For Americans, the steep increase in U.S. supply of oil and gas has brought with it a bounty of benefits. The energy sector has increased employment in states that otherwise saw economic decline, and the growth in direct jobs has indirectly benefited communities throughout the country. At the same time, the taxes paid by the energy industry have helped bolster our national economy.
The same cannot be said of other nations.
Argentina sits atop oil and gas deposits said to rival one of the largest formations in the United States, yet its citizens are not seeing such benefits. Government control and mismanagement of the nation’s energy resources have left Argentines with few reliable institutions, a high investment costs, high inflation, deep debt, unexplored resources and a void of jobs.
In Venezuela, which boasts of some of the world’s largest oil and gas resources, the situation is even more severe. When former President Hugo Chavez kicked out 20,000 employees for not joining his 2006 “revolution,” those petroleum engineers, geologists and managers fled to other countries. Since then, Venezuela has fallen into despair.
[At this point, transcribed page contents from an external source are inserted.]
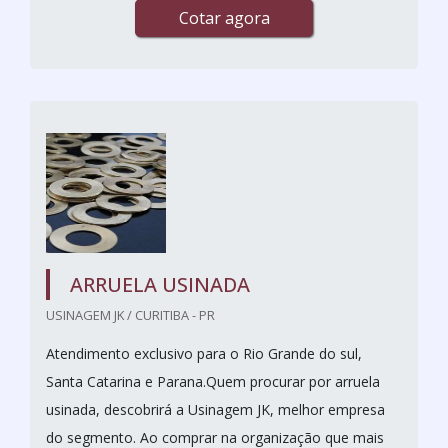
Cotar agora
ARRUELA USINADA
USINAGEM JK / CURITIBA - PR
Atendimento exclusivo para o Rio Grande do sul,
Santa Catarina e Parana.Quem procurar por arruela
usinada, descobrirá a Usinagem JK, melhor empresa
do segmento. Ao comprar na organização que mais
The buildings are crumbling, many shelves are empty across the country and the government is begging leaders of the Organization of the Petroleum Exporting Countries for a reprieve from the low gas prices because the high prices are funding it.
Fortunately, here at home, the energy industry hasn’t faced heavy-handed government regulation anywhere near the same level since the 1970s. That combined with access to private lands and advances in technology largely explain our success in reducing our dependence on foreign energy suppliers. But that’s not to say we haven’t edged in the wrong direction.
Our government has instituted restrictive policies in an effort to protect the United States from the global nature of the oil market. In 1975, President Gerald Ford signed into law the Energy Policy and Conservation Act that instituted restrictions on the export of most U.S. crude oil. The goal was to insulate the United States from the international market — a move that economists and policy makers alike since acknowledged was impossible. At the same time, exports of U.S. refined oil products were never restricted — so gasoline and diesel exports have steadily grown.
Despite being outdated and largely irrelevant, the ban on U.S. crude exports has gone unaddressed for the past 40 years simply because it remained a non-issue when U.S. energy production was declining. However, we have reached a turning point.
Most U.S. refineries, which were built when the country imports of crude oil were growing, are fitted to process heavy petroleum — not the light, sweet crude oil that represents the increase in domestic production. As a result, the impressive production growth over the last decade has largely outpaced our refining capabilities, creating a glut of light crude oil locked inside our borders.
That abundant supply is good for consumers only insofar as we can use it or make it available on the world market. Since most refineries can’t turn it into the products consumers use, and those that are able to are more or less at capacity, these resources are left to languish. As a result while crude prices have declined, they have not fallen as far as they would if exports were allowed to add to global supplies. Since most of the price of gasoline and diesel represents the cost of crude oil, lower world prices help keep prices low for U.S. consumers. At the same time, greater demand for domestic oil creates an incentive for continued domestic production.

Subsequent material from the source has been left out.